L’autore può così trarre le sue conclusioni — nel quarto e nel quinto capitolo, rispettivamente L’esigenza di retribuzione nell’universo delle relazioni giuridiche (pp. 174-184) e Il nesso retributivo tra il reato e la pena (pp. 185-205) —, che costituiscono una vigorosa riaffermazione del retribuzionismo tradizionale. Anzitutto, contro le idee di Hobbes la pena è presentata non semplicemente come un male, ma anche come un bene. Certo, il bene rappresentato dalla pena è di carattere “derivativo e secondario” (p. 181): “[…] non bene in se stesso, ma un bene in quanto destinato a sopprimere un male” (p. 181), quindi suscettibile di valutazioni prudenziali quanto alla sua applicazione nel caso concreto. In secondo luogo, la pena — per essere tenuta in seria considerazione — non deve essere collegata a una semplice violazione di una qualunque legge, che potrebbe essere sanzionata anche dal solo diritto civile. Deve trattarsi della violazione di una legge che a tutti appare come giusta: “La cifra rivelativa della pena, costituita dal rimprovero per una colpevolezza ontologicamente fondata, reca con sé l’esigenza che siano presidiati con la sanzione penale esclusivamente i contegni sintomatici di un atteggiamento dis-umano, attualmente o potenzialmente lesivi dei diritti umani fondamentali” (p. 202). Si conferma così come il dibattito fra retribuzionismo e general-prevenzionismo sia tutt’altro che astratto e accademico.
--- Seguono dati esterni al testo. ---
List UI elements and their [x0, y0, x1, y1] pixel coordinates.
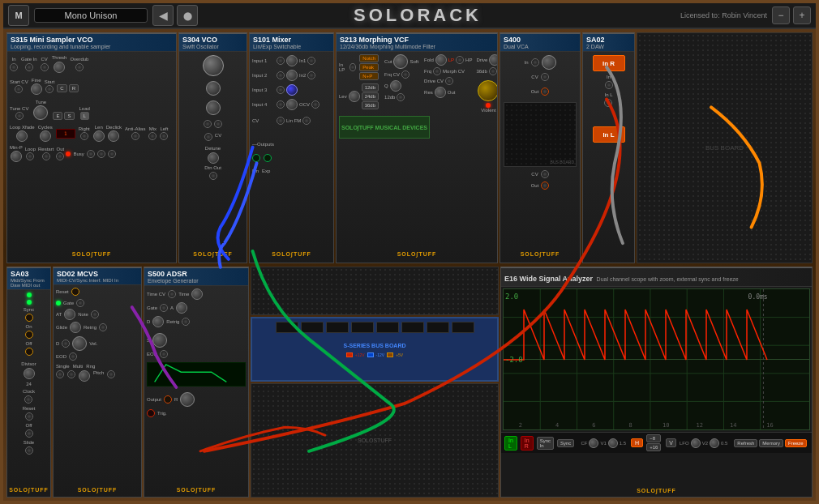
port-sd02-pitch[interactable]	[107, 370, 115, 378]
knob-cut[interactable]	[393, 54, 408, 69]
port-12db[interactable]	[397, 93, 405, 101]
knob-input1[interactable]	[286, 55, 298, 66]
knob-morph[interactable]	[478, 80, 498, 101]
knob-lfo[interactable]	[691, 438, 701, 448]
port-s[interactable]	[97, 150, 105, 158]
knob-fine[interactable]	[31, 83, 42, 95]
knob-s304-2[interactable]	[206, 81, 221, 96]
btn-36db[interactable]: 36db	[362, 101, 379, 109]
port-s304-cv[interactable]	[204, 133, 212, 141]
knob-v1[interactable]	[608, 438, 618, 448]
port-sa03-sync[interactable]	[25, 314, 33, 322]
knob-res[interactable]	[435, 87, 446, 98]
knob-q[interactable]	[390, 80, 401, 92]
port-s304-2[interactable]	[214, 120, 222, 128]
knob-s500-d[interactable]	[152, 316, 164, 327]
port-s304-1[interactable]	[204, 120, 212, 128]
btn-h[interactable]: H	[631, 438, 643, 447]
port-right[interactable]	[80, 132, 88, 140]
port-s400-in1[interactable]	[531, 58, 539, 66]
port-sd02-reset[interactable]	[71, 288, 79, 296]
port-in[interactable]	[10, 63, 18, 71]
port-tune-cv[interactable]	[15, 112, 24, 120]
knob-cycles[interactable]	[40, 130, 51, 142]
port-s500-gate[interactable]	[160, 304, 168, 312]
knob-cf[interactable]	[589, 438, 598, 448]
knob-input4[interactable]	[286, 99, 298, 110]
knob-thresh[interactable]	[54, 62, 65, 73]
knob-declick[interactable]	[108, 130, 119, 142]
port-sd02-single[interactable]	[56, 370, 64, 378]
btn-refresh[interactable]: Refresh	[734, 439, 757, 447]
knob-s304-3[interactable]	[206, 100, 221, 115]
port-anti-alias[interactable]	[131, 132, 139, 140]
port-sa03-on[interactable]	[25, 331, 33, 339]
port-lin-fm[interactable]	[302, 117, 311, 125]
btn-peak[interactable]: Peak	[359, 63, 379, 71]
port-cv[interactable]	[41, 63, 49, 71]
port-in-lp[interactable]	[349, 63, 356, 71]
port-s400-cv1[interactable]	[541, 73, 549, 81]
port-input3[interactable]	[277, 86, 285, 94]
port-s400-out1[interactable]	[541, 88, 549, 96]
maximize-button[interactable]: +	[793, 6, 811, 24]
btn-in-l[interactable]: In L	[504, 436, 517, 451]
stop-button[interactable]: ⬤	[177, 5, 198, 26]
knob-loop-xfade[interactable]	[16, 130, 28, 142]
knob-s400-1[interactable]	[542, 55, 556, 70]
knob-fold[interactable]	[435, 54, 447, 66]
knob-sd02-glide[interactable]	[70, 322, 81, 333]
port-s500-eod[interactable]	[160, 350, 168, 358]
btn-sync-in[interactable]: Sync In	[537, 437, 554, 450]
port-s500-retrig[interactable]	[182, 318, 190, 326]
btn-save[interactable]: S	[64, 112, 74, 120]
btn-exp[interactable]: E	[53, 112, 62, 120]
port-input1[interactable]	[277, 57, 285, 65]
knob-v2[interactable]	[710, 438, 719, 448]
port-loop[interactable]	[26, 152, 34, 160]
port-sa03-off2[interactable]	[25, 429, 33, 438]
port-out-s315[interactable]	[56, 152, 64, 160]
port-lin-p[interactable]	[87, 150, 95, 158]
btn-in-r[interactable]: In R	[521, 436, 534, 451]
port-s500-out[interactable]	[164, 395, 172, 404]
knob-sd02-at[interactable]	[64, 309, 75, 320]
port-sd02-note[interactable]	[91, 310, 99, 318]
port-left[interactable]	[160, 132, 168, 140]
knob-lev[interactable]	[349, 91, 360, 102]
btn-sync[interactable]: Sync	[557, 439, 574, 447]
port-drive-cv[interactable]	[445, 77, 453, 85]
minimize-button[interactable]: −	[772, 6, 790, 24]
knob-input3[interactable]	[286, 84, 298, 96]
knob-sd02-rng[interactable]	[79, 370, 90, 382]
btn-nhp[interactable]: N+P	[359, 72, 379, 80]
port-sa03-clock[interactable]	[24, 395, 32, 404]
port-sa02-in-l[interactable]	[604, 99, 612, 107]
port-frq[interactable]	[433, 67, 441, 75]
knob-input2[interactable]	[286, 70, 298, 81]
port-sd02-multi[interactable]	[67, 370, 75, 378]
port-sd02-d[interactable]	[62, 340, 70, 348]
btn-crop[interactable]: C	[57, 84, 66, 92]
port-in1[interactable]	[307, 57, 315, 65]
btn-24db[interactable]: 24db	[362, 92, 379, 100]
port-sd02-gate[interactable]	[76, 299, 84, 307]
btn-load[interactable]: L	[80, 112, 89, 120]
port-sd02-eod[interactable]	[69, 352, 77, 361]
knob-s500-time[interactable]	[191, 288, 203, 300]
port-s500-trig[interactable]	[147, 409, 155, 417]
port-s400-out2[interactable]	[541, 182, 549, 190]
port-s500-time-cv[interactable]	[168, 290, 176, 298]
knob-s500-r[interactable]	[180, 392, 195, 407]
port-sd02-retrig[interactable]	[99, 323, 107, 331]
port-start-cv[interactable]	[15, 85, 23, 93]
port-sa03-slide[interactable]	[25, 446, 33, 455]
port-restart[interactable]	[42, 152, 50, 160]
btn-rev[interactable]: R	[69, 84, 79, 92]
port-sa03-reset[interactable]	[25, 412, 33, 421]
knob-drive[interactable]	[489, 54, 498, 66]
port-gate-in[interactable]	[25, 63, 33, 71]
port-one-shot[interactable]	[108, 150, 116, 158]
btn-minus-h[interactable]: −8	[646, 434, 661, 442]
btn-plus-h[interactable]: +16	[646, 443, 661, 451]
Mentre il retribuzionismo limita la sfera della pena a un numero relativamente limitato di comportamenti tanto immorali da negare l’idea stessa dell’umanità e del diritto, il mito della prevenzione generale induce i legislatori a dilatare la sfera del diritto penale, nell’illusione che sia possibile “prevenire” con la minaccia della pena pressoché qualunque violazione delle leggi. Il carattere diffuso della teoria general-prevenzionista della pena — con il tenace rifiuto del retribuzionismo e dei suoi fondamenti morali — non è l’ultima causa dei gravi problemi che affliggono la giustizia italiana, di cui anche i non specialisti diventano ogni giorno più consapevoli.